Q1 Enforcing consistent lineendings
Q2 Enforcing at commit as well as checkout (comment)
I’ll divide this into 2 parts: Practice and Principle
Practice
Expansion of code-apprentice’s suggestion
- Strictly avoid
autocrlf
— See why autocrlf is always wrong.
And here for the core git devs arguing about the ill-thoughtout-ness of autocrlf.
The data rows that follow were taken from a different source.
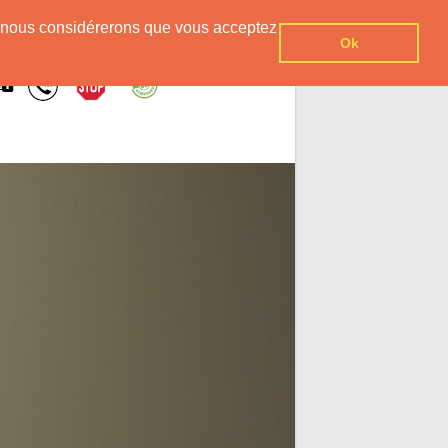
er, nous considérerons que vous acceptez
Ok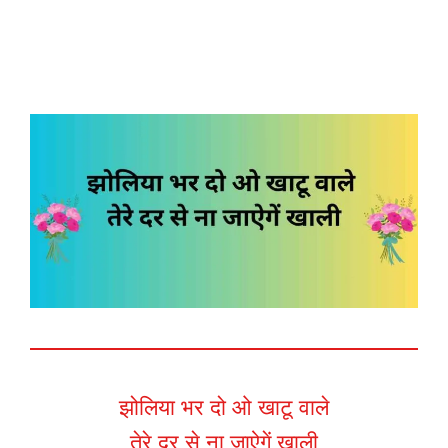
झोलिया भर दो ओ खाटू वाले
तेरे दर से ना जाऐगें खाली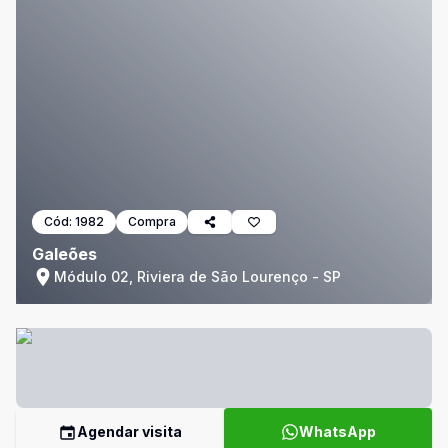
Cód:
1982
Compra
Galeões
Módulo 02, Riviera de São Lourenço - SP
Agendar visita
WhatsApp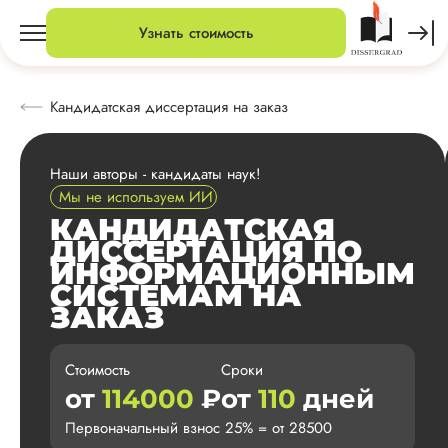
Узнать стоимость
Кандидатская диссертация на заказ
Наши авторы - кандидаты наук!
Мы не используем ИИ
КАНДИДАТСКАЯ
ДИССЕРТАЦИЯ ПО
ИНФОРМАЦИОННЫМ
СИСТЕМАМ НА
ЗАКАЗ
Стоимость
Сроки
от
114000
₽
от
110
дней
Первоначальный взнос 25% = от 28500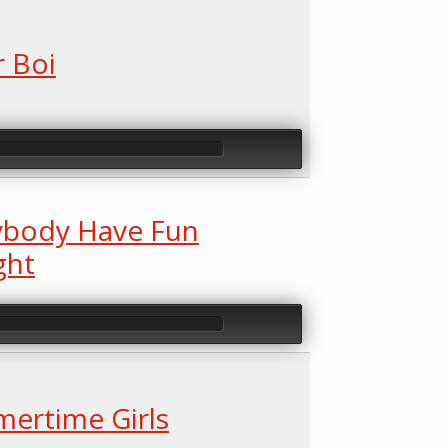
r Boi
ybody Have Fun
ght
ertime Girls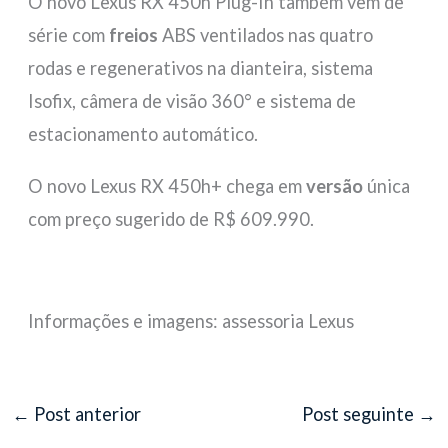
O novo Lexus RX 450h Plug-In também vem de
série com
freios
ABS ventilados nas quatro
rodas e regenerativos na dianteira, sistema
Isofix, câmera de visão 360° e sistema de
estacionamento automático.
O novo Lexus RX 450h+ chega em
versão
única
com preço sugerido de R$ 609.990.
Informações e imagens: assessoria Lexus
←
Post anterior
Post seguinte
→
Note particularly that the implementor is annoyed at the critic but doesn’t deny the criticism. - Religiously use
.gitattributes
instead - Use
safecrlf=true
to enforce commit-cleanliness.safecrlf
is the answer to your Q2 – a file that would change on check-in check-out round tripping would error out on the check-in stage itself.
When a new repo is init-ed:
Go through ls -lR
and choose for it’s type text, binary
or ignore (ie put it in .gitignore)
Debugging:
Use git-check-attr to check that attribute matching and computation are as desired
Principle
Data Store
We may treat git as a data-store loosely analogous to how a USB drive is one.
We say the drive is working if the stuff we put in comes out the same. Else it’s corrupted. Likewise if the file we commit comes out the same on checkout the repo is fine else (something) is borked. The key question is
What does “same” mean?
It’s non-trivial because we implicitly apply different standards of “sameness” in different contexts!
Binary Files
- A binary file is a sequence of bytes
- Preserving that sequence faithfully amounts to reproducing the file
Text Files
…are different
-
A text file consists of a sequence of «printable characters» — let’s leave the printable char notion unspecified other than to say no cr no lf!
-
How these lines are separated (or terminated) is again unspecified
-
Symbolically:
type Line = [Char]
type File = [Line] -
Expanding on the 1st unspecified gives us ASCII, Latins, Unicode etc etc… Not relevant to this question
-
Expanding on the 2nd is what distinguishes windows *nix etc. JFTR this kind of file may be little known by the younger generation but also exists. And is particularly useful to remember that the notion “sequence of lines” can be imposed at many different levels.
We don’t care how the sameness respects the unspecified parts
To return to our
USB drive analogy
When I copy foo.txt from Windows to Linux I expect the contents to be invariant. However I’m quite satisfied if H:foo.txt
changes to /media/name/Transcend/foo.txt
. In fact it would be more than a bit annoying if the windowsisms came through untranslated or vice versa.
Far-fetched?? ¡¡Think again!!
IOW thanks to splendid folks like Theodore T’so we take it for granted that Linux can read a windows file (system). This happens because a non-trivial amt of
- abstraction matching
- abstraction hiding
happens under the hood.
Back to Git
We therefore expect that a file checked in to git is the same that’s checked out… at a different time… And OS!
The catch is that the notion of same is sufficiently non-trivial that git needs some help from us in achieving that “sameness” to our satisfaction… That help is called .gitattributes!